В конце 50-х годов И. С. Аксаков без особого преувеличения отмечал, «что ни один западник, ни один социалист не подвергается такому гонению». Говоря о постоянно приготавливаемых правительством цензурных и запретительных ловушках для славянофилов, Герцен писал: «Оно само поставило знаменем народность, но оно и тут не позволяет идти дальше себя: о чем бы ни думали, как бы ни думали — нехорошо. Надобно слуг и солдат, которых вся жизнь проходит в случайных интересах и которые принимают за патриотизм дисциплину». Славянофилы хорошо понимали губительность для будущего России подобного «патриотизма», а потому в своих требованиях отмены крепостного права, созыва земских соборов, свободы выражения общественного мнения и т. п. ратовали не за казенный, а одухотворенный патриотизм. Именно такой патриотизм и не устраивал многих важных сановников и значительных лиц, ибо предполагал главенство нравственного начала в их деятельности. Не устраивал он и нового московского генерал-губернатора, для которого, по словам современника, древняя столица казалась беспокойным Кавказом с засадами и аулами в виде кружков и салонов.

Чаадаев двойственно относился к давнему знакомому и внешне как бы еще более сдружился с ним, что не мешало ему в интимном кругу отпускать далеко не лестные характеристики в адрес Закревского. Последний вроде бы тоже причислял Петра Яковлевича к своим приятелям, но, в свою очередь, настаивал, как известно, на продолжении секретного надзора за ним. Проницательный «басманный философ», вероятно, о многом догадывался, чем и объясняется его перестраховка в письменном осуждении Герцена перед шефом жандармов.
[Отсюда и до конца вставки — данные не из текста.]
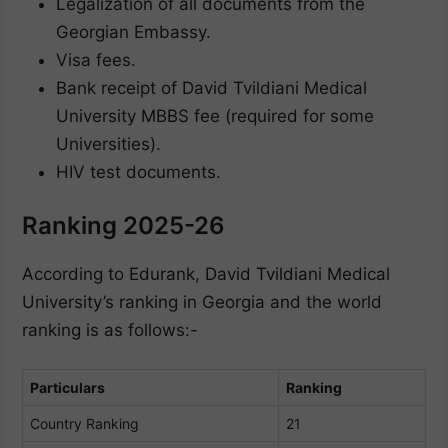
Legalization of all documents from the
Georgian Embassy.
Visa fees.
Bank receipt of David Tvildiani Medical
University MBBS fee (required for some
Universities).
HIV test documents.
Ranking 2025-26
According to Edurank, David Tvildiani Medical
University’s ranking in Georgia and the world
ranking is as follows:-
Particulars
Ranking
Country Ranking
21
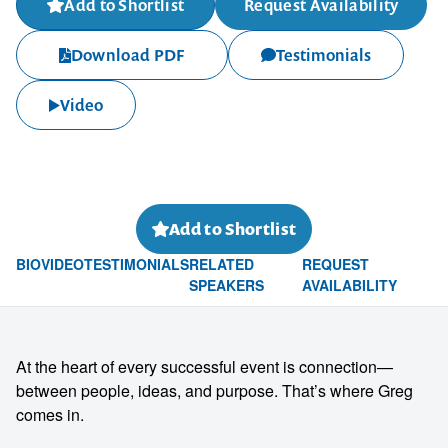
Add to Shortlist
Request Availability
Download PDF
Testimonials
Video
Add to Shortlist
BIO
VIDEO
TESTIMONIALS
RELATED
REQUEST
SPEAKERS
AVAILABILITY
At the heart of every successful event is connection—
between people, ideas, and purpose. That’s where Greg
comes in.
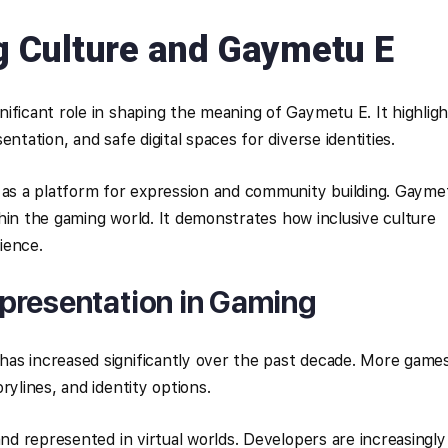
 Culture and Gaymetu E
ificant role in shaping the meaning of Gaymetu E. It highligh
ntation, and safe digital spaces for diverse identities.
s a platform for expression and community building. Gayme
within the gaming world. It demonstrates how inclusive culture
ience.
presentation in Gaming
as increased significantly over the past decade. More game
rylines, and identity options.
and represented in virtual worlds. Developers are increasingly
По видимости же все обстояло как нельзя лучше: Чаадаев запросто бывал у градоначальника, занимая деньги, и, по словам мемуариста, «имел влияние на гр. Закревского, то есть мог иногда выпросить у него льготу тому или другому лицу, особенно невинно пострадавшему от графского гнева».

25

Так, одновременно под неусыпным оком и «дружеским» покровительством А. Ф. Орлова и А. А. Закревского протекали последние годы жизни Петра Яковлевича. По словам О. М. Бодянского, он, любя до страсти противоречия, продолжал спорить в московских гостиных, а в борьбе сильного со слабым старался поддерживать последнего. Сам Бодянский в 1849 году из-за издания перевода сочинения Флетчера о нравах и обычаях Русского государства в XVI веке был отстранен от преподавания в университете и от исполнения секретарских обязанностей в Обществе истории и древностей российских. В числе первых опального профессора, лишь после долгих хлопот восстановленного в должности, посетил Чаадаев, до того вовсе с ним незнакомый и затем специально искавший встреч с Бодянским в московском обществе.